- **EXERCISE**
Set the images aside and retype the whole listing exactly.
◇ ◇ ◇ ◇ ◇
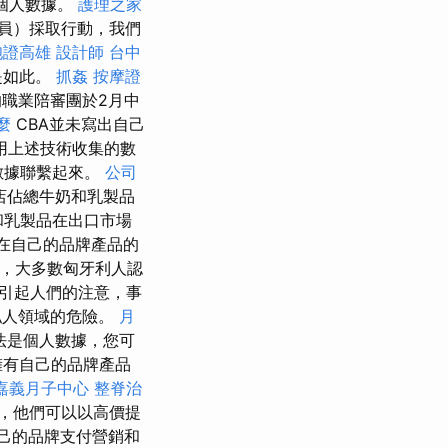
理個人數據。
護理之家
員）採取行動，我們
胞證高雄
設計師
台中
是如此。
抓姦
按摩證
的職業陪審團於2月中
麼
CBA並未寫出自己
用上述技術收集的數
何數據聯繫起來。
公司
店佔總牛奶和乳製品
和乳製品在出口市場
在自己的品牌產品的
止，大多數匈牙利人認
引起人們的注意，事
私人領域的危險。
月
法是個人數據，您可
擁有自己的品牌產品
嘉義月子中心
整脊治
，他們可以以高價提
己的品牌支付營銷和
◇ ◇ ◇ ◇ ◇
- **RESULT**
理個人數據。
護理之家
員）採取行動，我們
胞證高雄
設計師
台中
是如此。
抓姦
按摩證
的職業陪審團於2月中
麼
CBA並未寫出自己
用上述技術收集的數
何數據聯繫起來。
公司
店佔總牛奶和乳製品
和乳製品在出口市場
在自己的品牌產品的
止，大多數匈牙利人認
引起人們的注意，事
私人領域的危險。
月
法是個人數據，您可
擁有自己的品牌產品
嘉義月子中心
整脊治
，他們可以以高價提
己的品牌支付營銷和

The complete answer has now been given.